[Recorded data]
_____
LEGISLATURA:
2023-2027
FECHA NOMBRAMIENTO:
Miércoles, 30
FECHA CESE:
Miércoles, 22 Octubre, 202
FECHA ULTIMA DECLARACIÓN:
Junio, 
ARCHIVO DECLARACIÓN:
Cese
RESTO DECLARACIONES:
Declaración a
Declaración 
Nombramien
_____
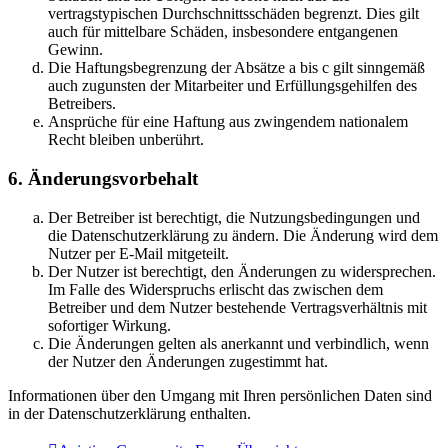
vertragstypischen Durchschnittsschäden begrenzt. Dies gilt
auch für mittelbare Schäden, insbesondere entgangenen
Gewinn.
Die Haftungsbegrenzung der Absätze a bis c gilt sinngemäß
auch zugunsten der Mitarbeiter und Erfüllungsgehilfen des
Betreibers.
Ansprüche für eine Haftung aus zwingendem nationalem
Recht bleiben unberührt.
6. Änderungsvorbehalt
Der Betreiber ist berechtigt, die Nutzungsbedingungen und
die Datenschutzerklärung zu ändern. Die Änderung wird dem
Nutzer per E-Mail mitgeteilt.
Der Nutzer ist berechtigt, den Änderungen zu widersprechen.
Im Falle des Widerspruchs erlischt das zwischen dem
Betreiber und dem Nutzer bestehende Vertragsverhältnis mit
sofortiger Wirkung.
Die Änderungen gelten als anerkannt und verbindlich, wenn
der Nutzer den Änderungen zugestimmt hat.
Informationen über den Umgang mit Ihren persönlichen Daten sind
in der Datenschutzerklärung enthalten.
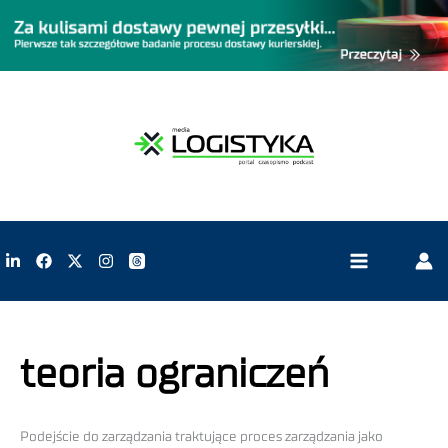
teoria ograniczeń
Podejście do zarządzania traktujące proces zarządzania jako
_____
§ **TASK BRIEF**: Every line above that holds "FECHA" counts once; state the total and nothing else.

§ **RESULT FOR THIS TASK**: 3